En 2020, 913 échantillons ont été prélevés lors de la campagne, dont la majorité montrait un résultat négatif. 156 échantillons présentaient un résidu de Cipc supérieur au seuil de détection de 0,01 mg/kg. Les valeurs variaient de 0,01 à 5,3 mg/kg.

Les résultats des actions de la PVC et de la fédération européenne de la filière, Euppa, au cours de la saison 2020-2021 ont montré une diminution positive des résidus de Cipc à travers l’Europe, ainsi que le respect de la LMRt. Il a donc été proposé à la Commission d’abaisser la LMRt à 0,35 mg/kg, sur la base des données collectées.

De rares cas positifs

Afin de maintenir cette LMRt et parce qu’il faut plus de temps pour réduire les résidus de Cipc, il était important de continuer à surveiller les résidus pendant la saison de stockage 2021-2022.

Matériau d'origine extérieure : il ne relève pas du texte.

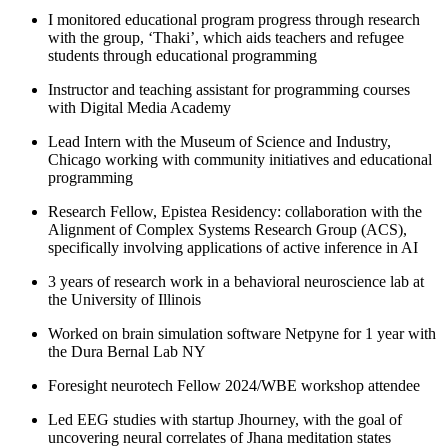
I monitored educational program progress through research
with the group, ‘Thaki’, which aids teachers and refugee
students through educational programming
Instructor and teaching assistant for programming courses
with Digital Media Academy
Lead Intern with the Museum of Science and Industry,
Chicago working with community initiatives and educational
programming
Research Fellow, Epistea Residency: collaboration with the
Alignment of Complex Systems Research Group (ACS),
specifically involving applications of active inference in AI
3 years of research work in a behavioral neuroscience lab at
the University of Illinois
Worked on brain simulation software Netpyne for 1 year with
the Dura Bernal Lab NY
Foresight neurotech Fellow 2024/WBE workshop attendee
Led EEG studies with startup Jhourney, with the goal of
uncovering neural correlates of Jhana meditation states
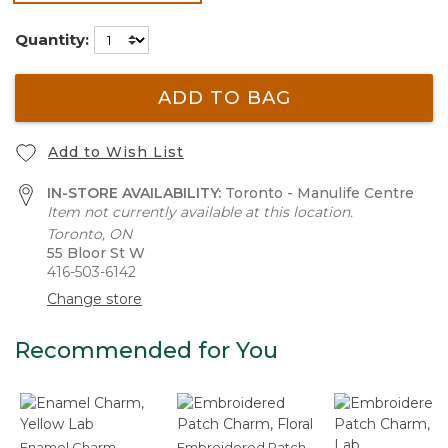
selected
Quantity:
ADD TO BAG
Add to Wish List
IN-STORE AVAILABILITY:
Toronto - Manulife Centre
Item not currently available at this location.
Toronto, ON
55 Bloor St W
416-503-6142
Change store
Recommended for You
Enamel Charm,
Embroidered Patch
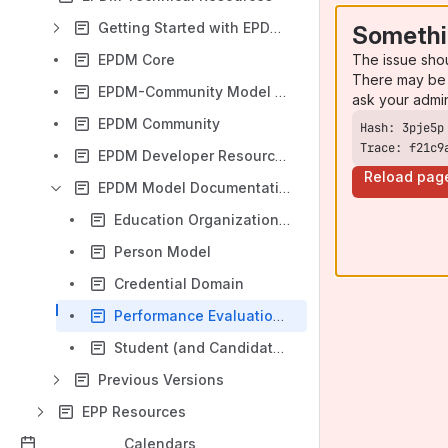
Getting Started with EPDM Community v1.2
Somethi
The issue sho
EPDM Core
There may be 
EPDM-Community Model Updates
ask your admi
EPDM Community
Trace: f21c9
EPDM Developer Resources
Reload pag
EPDM Model Documentation
Education Organization Indicator Entity
Person Model
Credential Domain
Performance Evaluation Domain
Student (and Candidate) Path Domain
Previous Versions
EPP Resources
Calendars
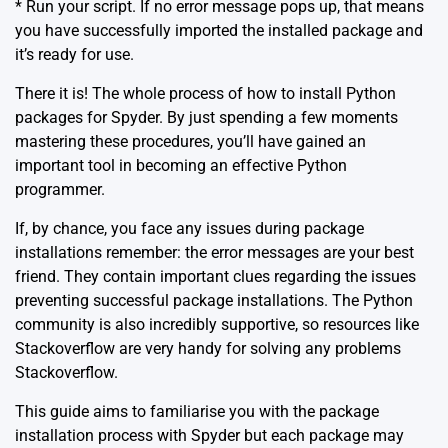
* Run your script. If no error message pops up, that means
you have successfully imported the installed package and
it’s ready for use.
There it is! The whole process of how to install Python
packages for Spyder. By just spending a few moments
mastering these procedures, you’ll have gained an
important tool in becoming an effective Python
programmer.
If, by chance, you face any issues during package
installations remember: the error messages are your best
friend. They contain important clues regarding the issues
preventing successful package installations. The Python
community is also incredibly supportive, so resources like
Stackoverflow are very handy for solving any problems
Stackoverflow
.
This guide aims to familiarise you with the package
installation process with Spyder but each package may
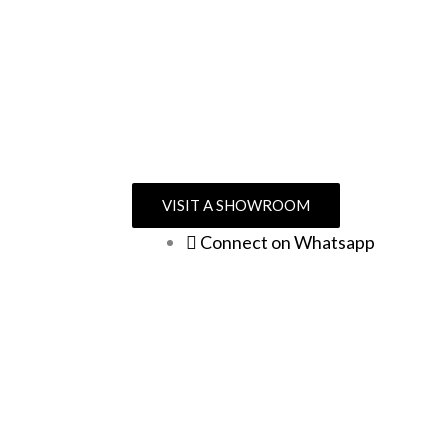
VISIT A SHOWROOM
Connect on Whatsapp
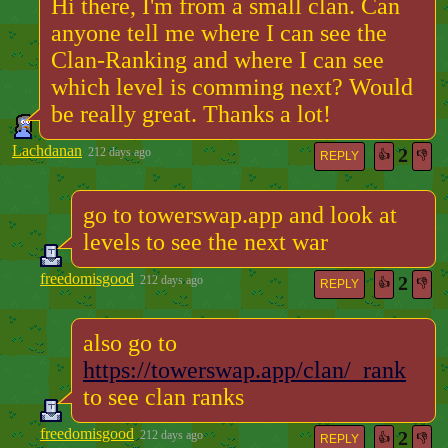
Hi there, I'm from a small clan. Can
anyone tell me where I can see the
Clan-Ranking and where I can see
which level is comming next? Would
be really great. Thanks a lot!
Lachdanan
2
212 days ago
👍
👎
REPLY
go to towerswap.app and look at
levels to see the next war
freedomisgood
2
212 days ago
👍
👎
REPLY
also go to
https://towerswap.app/clan/_rank
to see clan ranks
freedomisgood
2
212 days ago
👍
👎
REPLY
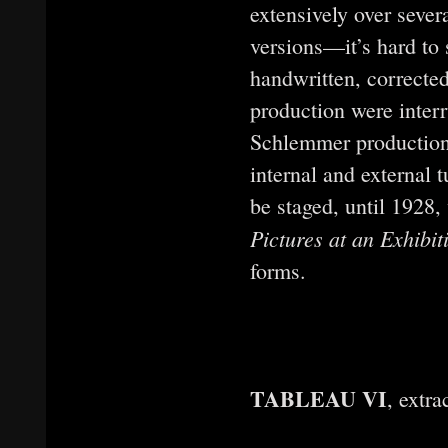
extensively over seve
versions—it’s hard to 
handwritten, corrected
production were inter
Schlemmer production
internal and external 
be staged, until 1928
Pictures at an Exhibi
forms.
TABLEAU VI
, extr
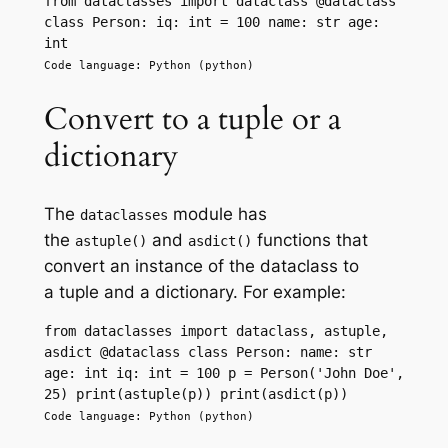
from dataclasses import dataclass @dataclass 
class Person: iq: int = 100 name: str age: 
int
Code language: Python (python)
Convert to a tuple or a
dictionary
The
module has
dataclasses
the
and
functions that
astuple()
asdict()
convert an instance of the dataclass to
a tuple and a dictionary. For example:
from dataclasses import dataclass, astuple, 
asdict @dataclass class Person: name: str 
age: int iq: int = 100 p = Person('John Doe', 
25) print(astuple(p)) print(asdict(p))
Code language: Python (python)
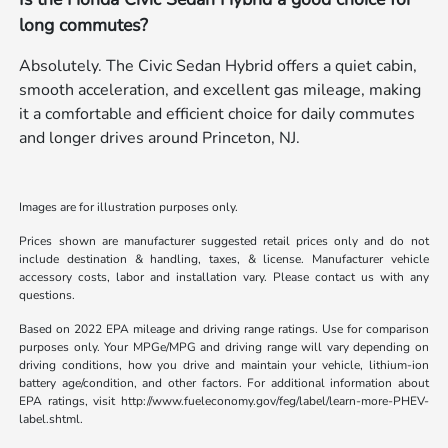
long commutes?
Absolutely. The Civic Sedan Hybrid offers a quiet cabin,
smooth acceleration, and excellent gas mileage, making
it a comfortable and efficient choice for daily commutes
and longer drives around Princeton, NJ.
Images are for illustration purposes only.
Prices shown are manufacturer suggested retail prices only and do not
include destination & handling, taxes, & license. Manufacturer vehicle
accessory costs, labor and installation vary. Please contact us with any
questions.
Based on 2022 EPA mileage and driving range ratings. Use for comparison
purposes only. Your MPGe/MPG and driving range will vary depending on
driving conditions, how you drive and maintain your vehicle, lithium-ion
battery age/condition, and other factors. For additional information about
EPA ratings, visit http://www.fueleconomy.gov/feg/label/learn-more-PHEV-
label.shtml.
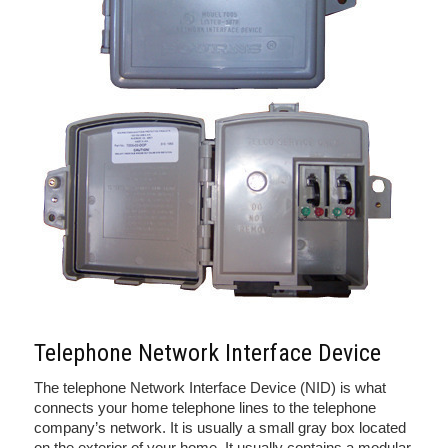
Telephone Network Interface Device
The telephone Network Interface Device (NID) is what
connects your home telephone lines to the telephone
company’s network. It is usually a small gray box located
on the exterior of your home. It usually contains a modular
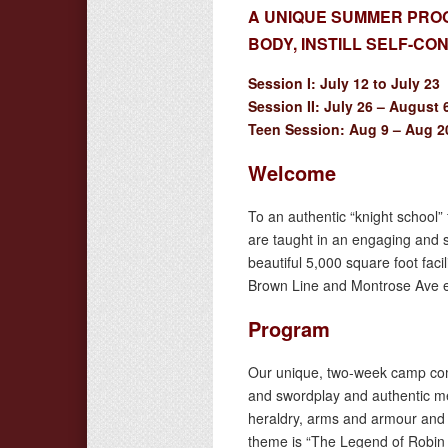
A UNIQUE SUMMER PROG
BODY, INSTILL SELF-C
Session I: July 12 to July 23
Session II: July 26 – August 
Teen Session: Aug 9 – Aug 2
Welcome
To an authentic “knight school” 
are taught in an engaging and s
beautiful 5,000 square foot faci
Brown Line and Montrose Ave ex
Program
Our unique, two-week camp comb
and swordplay and authentic m
heraldry, arms and armour and m
theme is “The Legend of Robin 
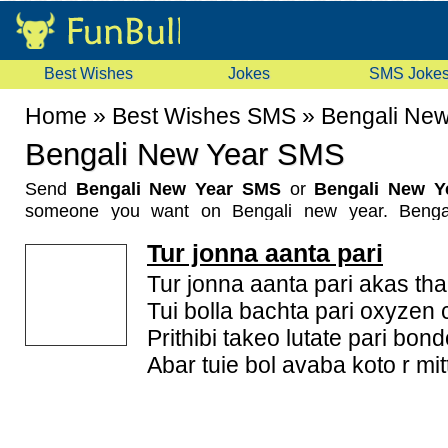
Best Wishes
Jokes
SMS Joke
Home
»
Best Wishes SMS
»
Bengali Ne
Bengali New Year SMS
Send
Bengali New Year SMS
or
Bengali New Y
someone you want on Bengali new year. Benga
noboborsho being celebrated by bengalies. The d
Tur jonna aanta pari
across West Bengal especially and also by Bengali 
In traditional calender, first month is Baisakh. Peo
Tur jonna aanta pari akas tha
and Goddess Luxmi on this day. The New Year is pop
Tui bolla bachta pari oxyzen 
Barsa or Nava Varsha in Bengal and Pohela or Poila
Prithibi takeo lutate pari bondo
People celebrate this day with rangolis and maki
Abar tuie bol avaba koto r mitt
new year bring prosperity and happiness in family. 
has special importance for farmers also. Wish Beng
World on this day. We send our warmest greetings to 
this special day. Shubho Nobo Borsho!. Now a da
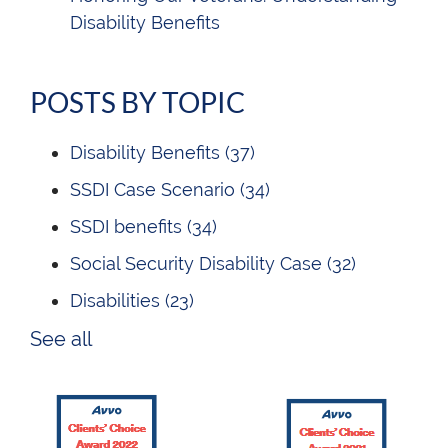
Disability Benefits
POSTS BY TOPIC
Disability Benefits
(37)
SSDI Case Scenario
(34)
SSDI benefits
(34)
Social Security Disability Case
(32)
Disabilities
(23)
See all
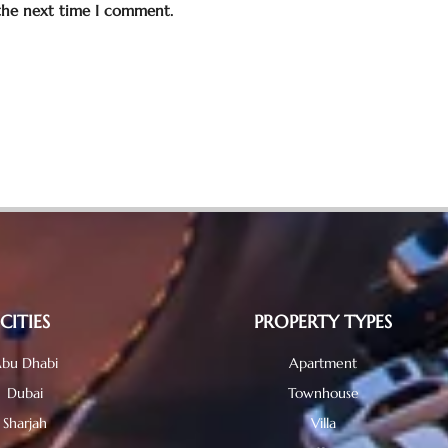
 the next time I comment.
CITIES
PROPERTY TYPES
bu Dhabi
Apartment
Dubai
Townhouse
Sharjah
Villa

En 2022, 220 échantillons ont donc été prélevés. La grande majorité de ceux-ci (95 %) n’a montré aucun résidu. Seuls 5 % étaient positifs avec des valeurs comprises entre 0,033 et 0,27 mg/kg (donc tous en dessous de la LMR temporaire de 0,4 mg/kg). On constate une diminution progressive des résidus de Cipc dans les hangars de stockage belges.

Les données belges ont été partagées sous le couvert de l’anonymat avec l’institut de recherche français Arvalis qui établira un rapport définitif pour le compte de la Potato Value Chain et de l’Euppa. À cet effet, des données d’autres pays européens seront fournies. Grâce à cette approche, l’entièreté des données recueillies donnera un aperçu de la situation au fil de la saison de conservation et dans différents pays.

Au cours de la prochaine saison de stockage, des échantillons seront à nouveau prélevés dans les hangars belges.